While she agrees that complainants shouldn’t be put to any financial expense to forgo suppression, Hall doesn’t think it’s happening. “If you read the section, there’s no need for there to be lawyers appointed or counsel to be instructed to make the application. The courts have victim support workers whose job it is to act as a conduit between complainants and the court,” she says. “There’s no reason why the views of the complainant couldn’t be relayed to the court at any point and then the judge can consider it. I don’t see the legislation is preventing that.”

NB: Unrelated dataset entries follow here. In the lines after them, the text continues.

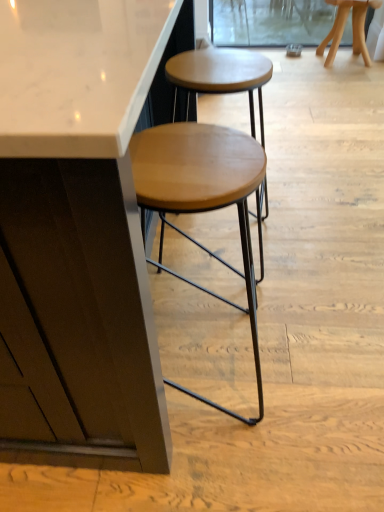 Question: Is wooden stool at upper right, the first stool in the back-to-front sequence, positioned with its back to transparent glass screen door at upper center?

Choices:
 (A) no
 (B) yes

Answer: (A)

Question: From the image's perspective, would you say wooden stool at upper right, which is the second stool from left to right, is shown under transparent glass screen door at upper center?

Choices:
 (A) no
 (B) yes

Answer: (B)

Question: From a real-world perspective, is wooden stool at upper right, positioned as the second stool in bottom-to-top order, positioned over transparent glass screen door at upper center based on gravity?

Choices:
 (A) no
 (B) yes

Answer: (B)

Question: Is wooden stool at upper right, the 1th stool when ordered from right to left, beside transparent glass screen door at upper center?

Choices:
 (A) yes
 (B) no

Answer: (B)

Question: Considering the relative sizes of wooden stool at upper right, positioned as the second stool in bottom-to-top order, and transparent glass screen door at upper center in the image provided, is wooden stool at upper right, positioned as the second stool in bottom-to-top order, smaller than transparent glass screen door at upper center?

Choices:
 (A) yes
 (B) no

Answer: (B)

Question: From a real-world perspective, is wooden stool at upper right, which is counted as the first stool, starting from the top, physically located above or below wooden seat at center, the second stool in the right-to-left sequence?

Choices:
 (A) below
 (B) above

Answer: (A)

Question: Visually, is wooden stool at upper right, the 1th stool when ordered from right to left, positioned to the left or to the right of wooden seat at center, the second stool in the right-to-left sequence?

Choices:
 (A) left
 (B) right

Answer: (B)

Question: Is wooden stool at upper right, which is the second stool from left to right, bigger or smaller than wooden seat at center, the first stool ordered from the bottom?

Choices:
 (A) small
 (B) big

Answer: (A)

Question: In terms of height, does wooden stool at upper right, which is the second stool from left to right, look taller or shorter compared to wooden seat at center, the first stool in the front-to-back sequence?

Choices:
 (A) short
 (B) tall

Answer: (A)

In fact, she supports the rationale for s 203: complainants are protected right from the start until and unless they want that front-end protection removed. The opposite, where complainants would have to apply to protect their identities, is rife with risk. “A complainant might not know they had to do that or the paperwork didn’t get filed in time or something went awry and boom, their personal experience of what happened is now in the public domain, destroying them,” Hall says. “It’s unpalatable [that there could be] no front-end protection for complainants.
The ‘untamed beast’
Also unpalatable, in Dyhrberg’s view, is the “untamed beast” of social media. The courts are only just confronting it. In 2020, the Court of Appeal grappled with how social media might cause extreme hardship in a permanent name suppression application by the young Labour Party staffer discharged without conviction after an indecent assault at a summer camp.
In upholding the young person’s appeal (which was argued by Priest), Justice Rebecca Ellis wrote that the Law Commission, back in the late 2000s, when it was reviewing name suppression rules, couldn’t have considered how universal and toxic Facebook, Twitter and other social media platforms would become. Nor could the commission have understood the extent to which social media would foster “cancel culture”.

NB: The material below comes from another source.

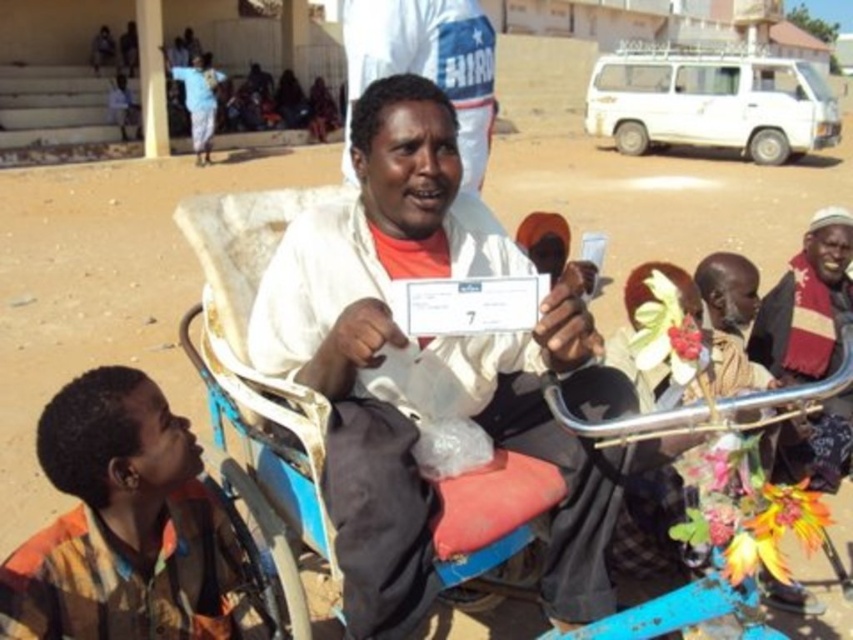 Does multicolored fabric shirt at lower left have a greater width compared to blue metallic cart at center?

In the case of a young person trying to keep their identity permanently suppressed after being effectively acquitted, the potential hardship caused by “pernicious, judgmental, exponential, indelible and often ill-informed publication” on social media platforms was of a quite different magnitude, Justice Ellis said. “Public shaming of this or any kind forms no part of our criminal justice system. It is not the object of open justice. It serves no useful rehabilitative or other social purpose. Its object is humiliation and degradation.”

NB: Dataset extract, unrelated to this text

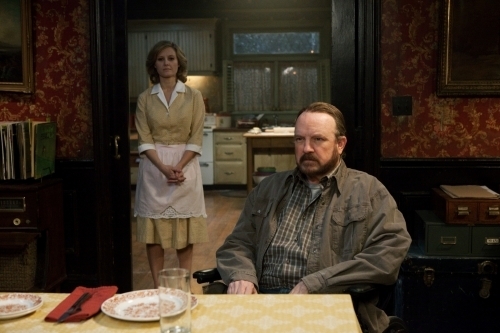 Where is `napkin`? This screenshot has height=333, width=500. napkin is located at coordinates (87, 307).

Dyhrberg says social media can be damaging, but that’s no reason to cease making suppression orders. The difficulty lies in trying to identify the real person whose social media account is breaching the order – and then prosecuting them. “At the moment, there are other priorities. It’s very hard. But just because something is hard, doesn’t mean to say you give up and throw your hands up,” she says. “You cannot allow any weakening of long-standing fundamental principles and tenets of the law to allow you not to pursue it.”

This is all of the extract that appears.